**RECORDS FOR THIS TASK**:
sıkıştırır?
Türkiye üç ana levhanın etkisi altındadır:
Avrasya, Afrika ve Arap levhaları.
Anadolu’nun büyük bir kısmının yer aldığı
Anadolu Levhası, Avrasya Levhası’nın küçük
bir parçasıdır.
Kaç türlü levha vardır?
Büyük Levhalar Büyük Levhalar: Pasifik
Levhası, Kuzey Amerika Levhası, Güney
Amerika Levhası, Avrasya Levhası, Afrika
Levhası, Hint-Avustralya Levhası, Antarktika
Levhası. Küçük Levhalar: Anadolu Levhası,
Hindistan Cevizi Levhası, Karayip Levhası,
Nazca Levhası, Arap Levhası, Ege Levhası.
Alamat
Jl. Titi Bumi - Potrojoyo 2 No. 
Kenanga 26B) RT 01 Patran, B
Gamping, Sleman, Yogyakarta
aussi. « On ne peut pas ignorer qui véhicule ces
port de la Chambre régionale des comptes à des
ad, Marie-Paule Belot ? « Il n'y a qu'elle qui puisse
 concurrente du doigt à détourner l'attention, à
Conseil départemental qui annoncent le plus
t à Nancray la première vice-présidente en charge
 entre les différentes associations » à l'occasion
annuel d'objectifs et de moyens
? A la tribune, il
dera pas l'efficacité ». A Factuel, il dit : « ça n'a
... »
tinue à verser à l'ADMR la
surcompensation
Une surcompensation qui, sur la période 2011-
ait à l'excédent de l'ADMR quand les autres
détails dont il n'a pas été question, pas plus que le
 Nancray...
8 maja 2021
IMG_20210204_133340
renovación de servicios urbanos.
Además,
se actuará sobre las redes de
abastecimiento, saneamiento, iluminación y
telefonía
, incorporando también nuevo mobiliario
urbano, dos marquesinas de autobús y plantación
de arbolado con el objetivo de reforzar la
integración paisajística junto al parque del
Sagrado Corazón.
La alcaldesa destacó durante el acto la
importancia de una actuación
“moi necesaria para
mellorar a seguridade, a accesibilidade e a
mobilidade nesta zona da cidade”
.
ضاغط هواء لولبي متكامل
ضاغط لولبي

**REQUIRED WORK**:
Look above for the line with "de arbolado con el objetivo de reforzar la", then copy it and each later line exactly, stopping at the last line of the records.

**EXERCISE OUTPUT**:
de arbolado con el objetivo de reforzar la
integración paisajística junto al parque del
Sagrado Corazón.
La alcaldesa destacó durante el acto la
importancia de una actuación
“moi necesaria para
mellorar a seguridade, a accesibilidade e a
mobilidade nesta zona da cidade”
.
ضاغط هواء لولبي متكامل
ضاغط لولبي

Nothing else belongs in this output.